The Configure {{ application_name }} servers step then configures that server, installing everything I need.

So far so good, this all does exactly what I want and everything seems to work.

Here's where I'm stuck. I want to be able to fire up an ec2 instance for different roles. Ideally I'd create a dbserver, a webserver and maybe a memcached server. I'd like to be able to deploy any part(s) of this infrastructure in isolation, e.g. create and provision just the db servers

The only ways I can think of to make this work... well, they don't work.
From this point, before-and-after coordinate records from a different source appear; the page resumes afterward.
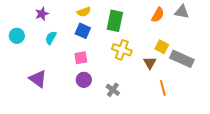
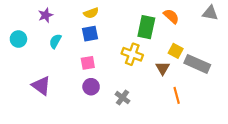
gray triangle: (182, 12) -> (210, 13), moved
orange semicircle: (158, 15) -> (171, 16), turned -77
green rectangle: (115, 21) -> (146, 27), moved
blue square: (83, 31) -> (90, 34), turned -35

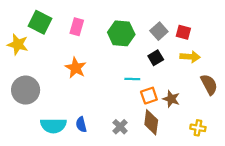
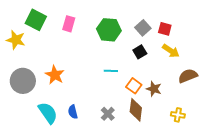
yellow arrow: (190, 57) -> (171, 51), turned 30
orange star: (76, 68) -> (55, 75), moved
cyan line: (132, 79) -> (111, 71), moved
brown semicircle: (209, 84) -> (188, 76), turned -84
orange square: (149, 96) -> (134, 86), turned -35
cyan semicircle: (53, 126) -> (48, 113), turned -125

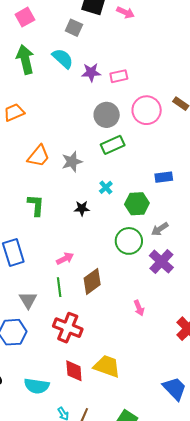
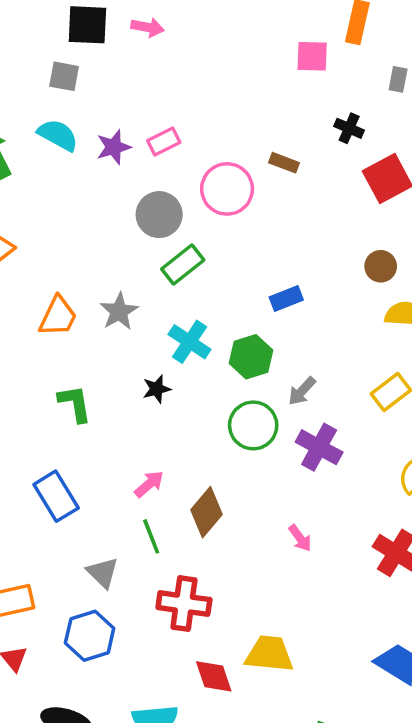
cyan cross: (106, 187) -> (190, 342), size x1.6

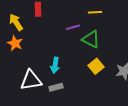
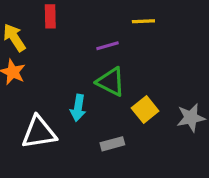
green triangle: (91, 39) -> (111, 82), moved
gray rectangle: (56, 87) -> (112, 144), moved

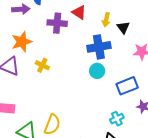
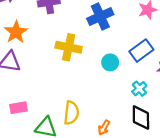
yellow cross: (42, 65) -> (69, 47), moved, size x1.6
cyan circle: (97, 71) -> (110, 62), moved

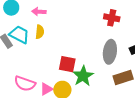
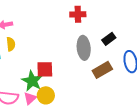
green star: (83, 76) -> (32, 81), moved

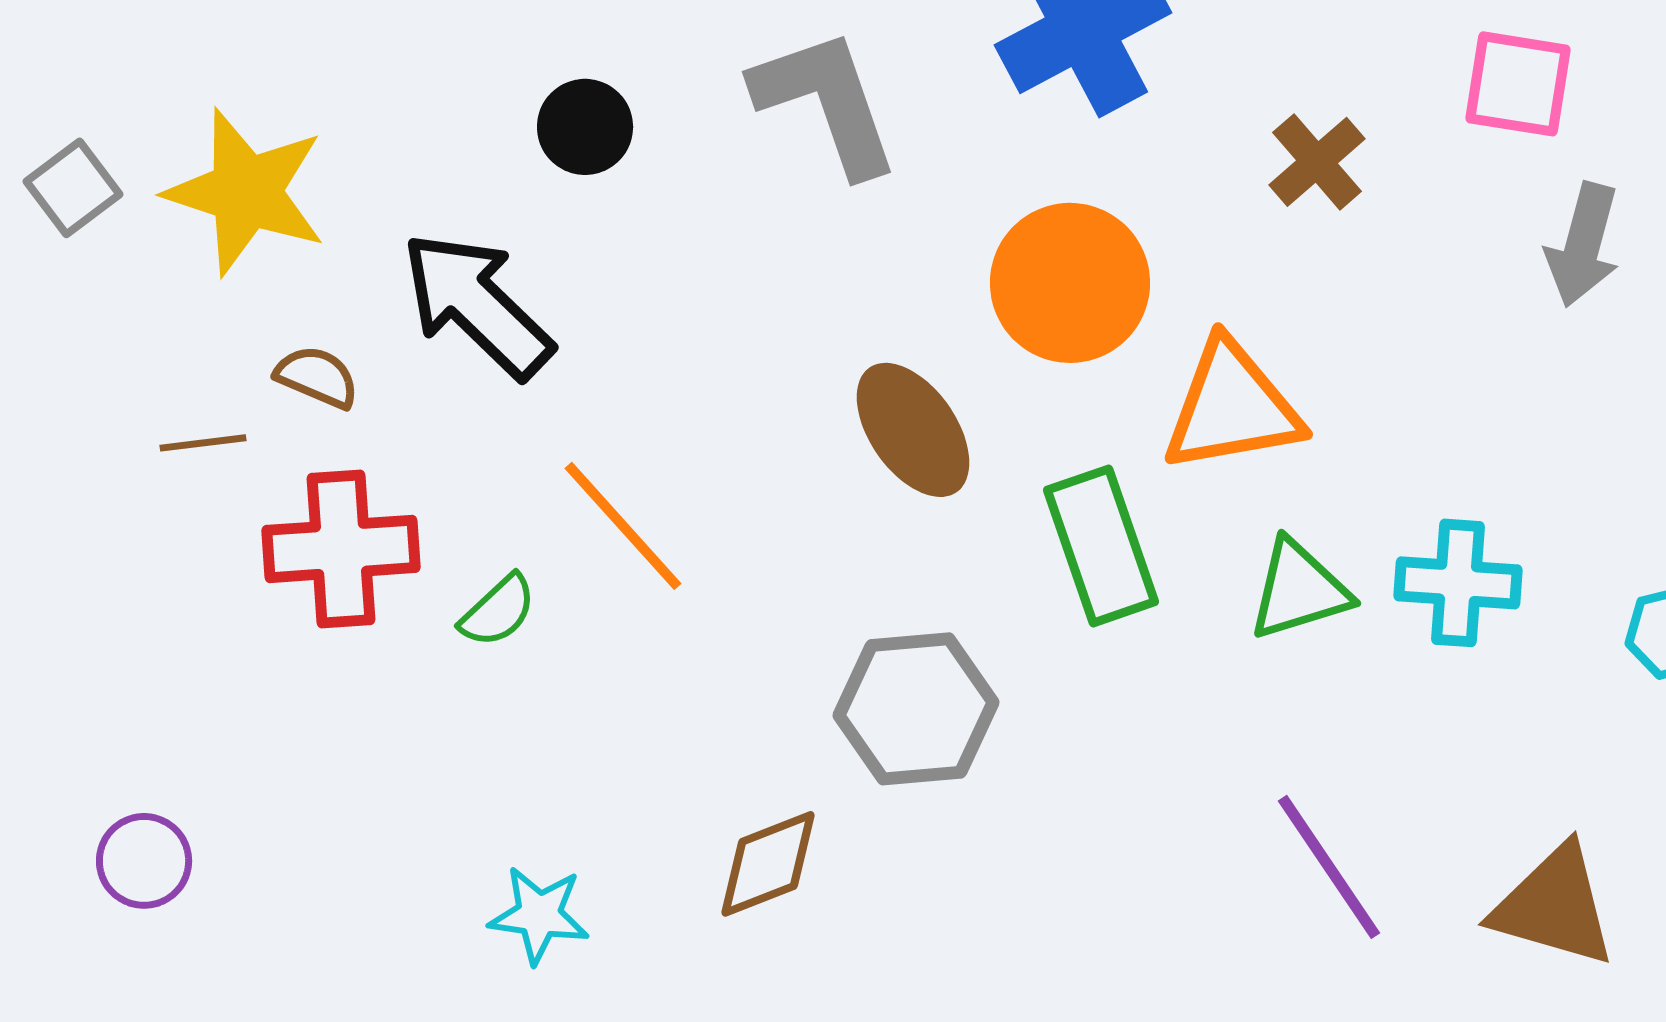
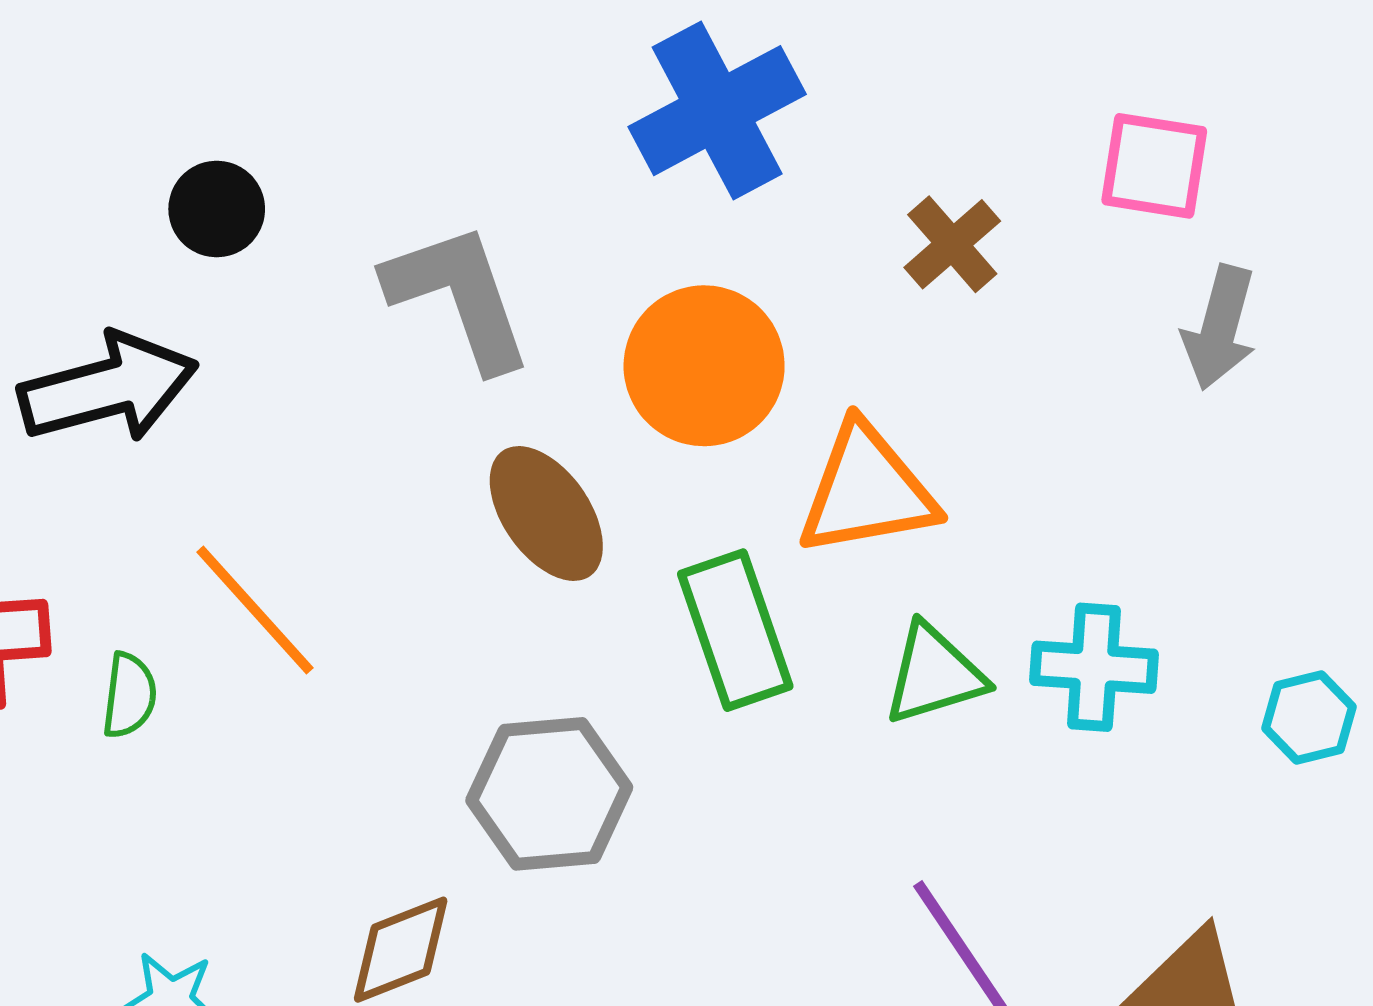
gray L-shape: (826, 102) -> (459, 296), moved
black arrow: (477, 305) -> (108, 388), turned 121
green semicircle: (498, 611) -> (129, 695), turned -40

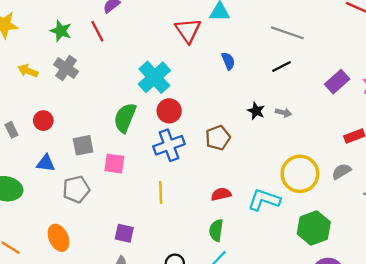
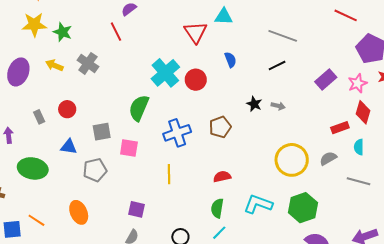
green star: (61, 31) -> (63, 32), moved
red circle: (169, 111) -> (196, 80), moved
cyan L-shape: (264, 200) -> (258, 204), moved

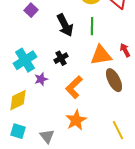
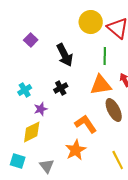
green line: (92, 26) -> (105, 56), moved
cyan cross: (25, 60) -> (25, 90), size x0.6
orange L-shape: (74, 87) -> (86, 124), moved, turned 100
yellow diamond: (18, 100) -> (32, 132), moved

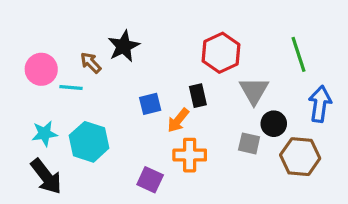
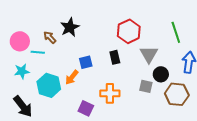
orange arrow: (178, 120) -> (72, 77), moved
cyan star: (45, 134) -> (22, 71), moved

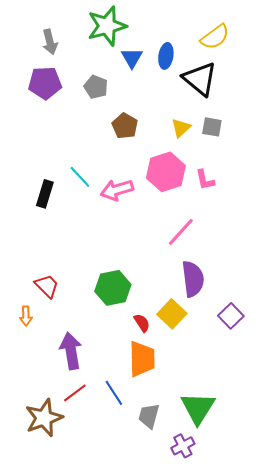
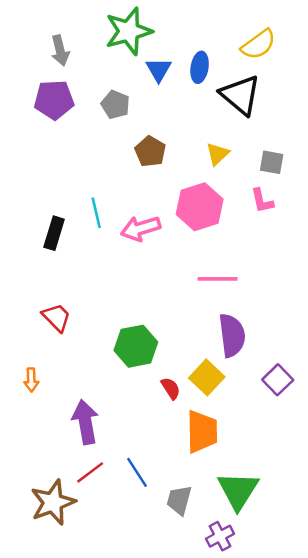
gray square: (212, 127) -> (272, 162), moved
cyan line: (80, 177) -> (96, 213), turned 30
pink L-shape: (205, 180) -> (262, 201), moved
pink line: (181, 232) -> (218, 279), turned 48
red trapezoid: (47, 286) -> (56, 317), moved
orange trapezoid: (142, 359) -> (202, 432), moved

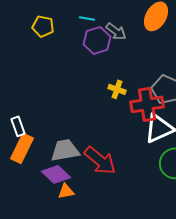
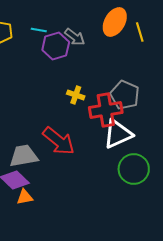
cyan line: (87, 18) -> (39, 30), moved
red arrow: (100, 160) -> (59, 141), moved

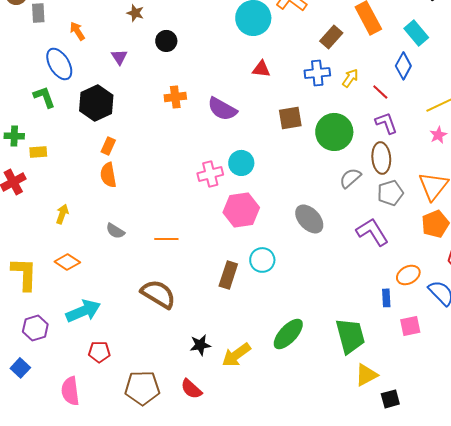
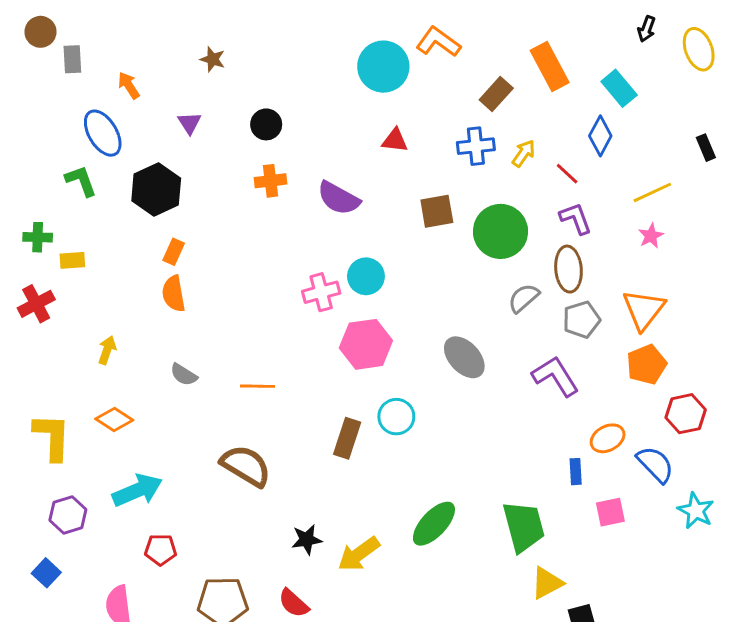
black circle: (166, 41) -> (266, 124), moved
I tried simply declaring the host groups without hosts in the inventory:

[webservers]

[dbservers]

[memcachedservers]

but that's a syntax error.

I would be okay with explicitly provisioning each server and declaring the host group it is for, like so:

- name: Provision webservers
  hosts: webservers
  connection: local
  roles:
    - aws

- name: Provision dbservers
  hosts: dbservers
  connection: local
  roles:
    - aws

- name: Provision memcachedservers
  hosts: memcachedservers
  connection: local
  roles:
    - aws

but those groups don't exist until after the respective step is complete, so I don't think that will work either.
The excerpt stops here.